Universal newlines support in Python 3.0
Python 3.0 currently has limited universal newlines support: by default, \r\n is translated into \n for text files, but this can be controlled by the newline= keyword parameter. For details on how, see PEP 3116. The PEP prescribes that a lone \r must also be translated, though this hasn't been implemented yet (any volunteers?). However, the old universal newlines feature also set an attibute named 'newlines' on the file object to a tuple of up to three elements giving the actual line endings that were observed on the file so far (\r, \n, or \r\n). This feature is not in PEP 3116, and it is not implemented. I'm tempted to kill it. Does anyone have a use case for this? Has anyone even ever used this? -- --Guido van Rossum (home page: http://www.python.org/~guido/)
Guido van Rossum writes:
However, the old universal newlines feature also set an attibute named 'newlines' on the file object to a tuple of up to three elements giving the actual line endings that were observed on the file so far (\r, \n, or \r\n). This feature is not in PEP 3116, and it is not implemented. I'm tempted to kill it. Does anyone have a use case for this?
I have run into files that intentionally have more than one newline convention used (mbox and Babyl mail folders, with messages received from various platforms). However, most of the time multiple newline conventions is a sign that the file is either corrupt or isn't text. If so, then saving the file may corrupt it. The newlines attribute could be used to check for this condition.
Has anyone even ever used this?
Not I. When I care about such issues I prefer that the codec raise an exception at the time of detection.

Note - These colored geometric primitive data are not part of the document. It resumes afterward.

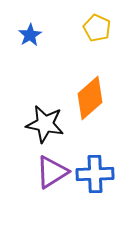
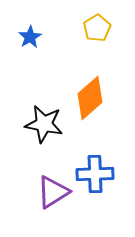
yellow pentagon: rotated 16 degrees clockwise
blue star: moved 2 px down
black star: moved 1 px left
purple triangle: moved 1 px right, 20 px down
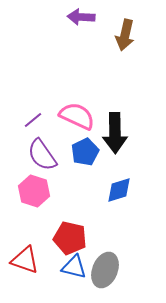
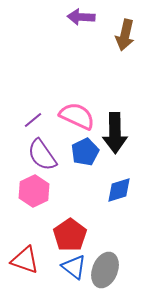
pink hexagon: rotated 16 degrees clockwise
red pentagon: moved 3 px up; rotated 24 degrees clockwise
blue triangle: rotated 24 degrees clockwise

In article <87wsw3p5em.fsf@uwakimon.sk.tsukuba.ac.jp>, "Stephen J. Turnbull" <stephen@xemacs.org> wrote:
Guido van Rossum writes:
However, the old universal newlines feature also set an attibute named 'newlines' on the file object to a tuple of up to three elements giving the actual line endings that were observed on the file so far (\r, \n, or \r\n). This feature is not in PEP 3116, and it is not implemented. I'm tempted to kill it. Does anyone have a use case for this?

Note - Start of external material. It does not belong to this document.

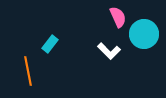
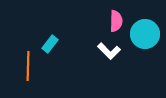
pink semicircle: moved 2 px left, 4 px down; rotated 25 degrees clockwise
cyan circle: moved 1 px right
orange line: moved 5 px up; rotated 12 degrees clockwise
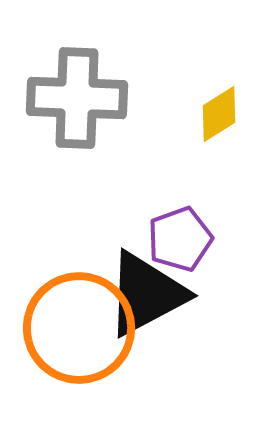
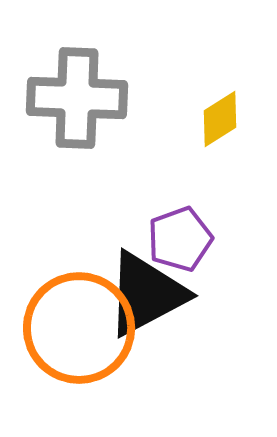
yellow diamond: moved 1 px right, 5 px down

I have run into files that intentionally have more than one newline convention used (mbox and Babyl mail folders, with messages received from various platforms). However, most of the time multiple newline conventions is a sign that the file is either corrupt or isn't text. If so, then saving the file may corrupt it. The newlines attribute could be used to check for this condition.
There is at least one Mac source code editor (SubEthaEdit) that is all too happy to add one kind of newline to a file that started out with a different line ending character. As a result I have seen a fair number of text files with mixed line endings. I don't see as many these days, though; perhaps because the current version of SubEthaEdit handles things a bit better. So perhaps it won't matter much for Python 3000. -- Russell
On 8/13/07, Russell E Owen <rowen@cesmail.net> wrote:
In article <87wsw3p5em.fsf@uwakimon.sk.tsukuba.ac.jp>, "Stephen J. Turnbull" <stephen@xemacs.org> wrote:
Guido van Rossum writes:
However, the old universal newlines feature also set an attibute named 'newlines' on the file object to a tuple of up to three elements giving the actual line endings that were observed on the file so far (\r, \n, or \r\n). This feature is not in PEP 3116, and it is not implemented. I'm tempted to kill it. Does anyone have a use case for this?

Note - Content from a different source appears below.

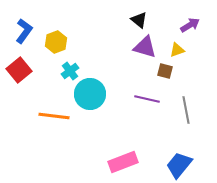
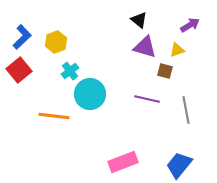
blue L-shape: moved 2 px left, 6 px down; rotated 10 degrees clockwise
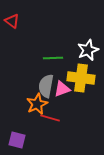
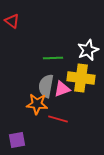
orange star: rotated 30 degrees clockwise
red line: moved 8 px right, 1 px down
purple square: rotated 24 degrees counterclockwise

I have run into files that intentionally have more than one newline convention used (mbox and Babyl mail folders, with messages received from various platforms). However, most of the time multiple newline conventions is a sign that the file is either corrupt or isn't text. If so, then saving the file may corrupt it. The newlines attribute could be used to check for this condition.
There is at least one Mac source code editor (SubEthaEdit) that is all too happy to add one kind of newline to a file that started out with a different line ending character. As a result I have seen a fair number of text files with mixed line endings. I don't see as many these days, though; perhaps because the current version of SubEthaEdit handles things a bit better. So perhaps it won't matter much for Python 3000.
I've seen similar behavior in MS VC++ (long ago, dunno what it does these days). It would read files with \r\n and \n line endings, and whenever you edited a line, that line also got a \r\n ending. But unchanged lines that started out with \n-only endings would keep the \n only. And there was no way for the end user to see or control this. To emulate this behavior in Python you'd have to read the file in binary mode *or* we'd have to have an additional flag specifying to return line endings as encountered in the file. The newlines attribute (as defined in 2.x) doesn't help, because it doesn't tell which lines used which line ending. I think the newline feature in PEP 3116 falls short too; it seems mostly there to override the line ending *written* (from the default os.sep). I think we may need different flags for input and for output. For input, we'd need two things: (a) which are acceptable line endings; (b) whether to translate acceptable line endings to \n or not. For output, we need two things again: (c) whether to translate line endings at all; (d) which line endings to translate. I guess we could map (c) to (b) and (d) to (a) for a signature that's the same for input and output (and makes sense for read+write files as well). The default would be (a)=={'\n', '\r\n', '\r'} and (b)==True. -- --Guido van Rossum (home page: http://www.python.org/~guido/)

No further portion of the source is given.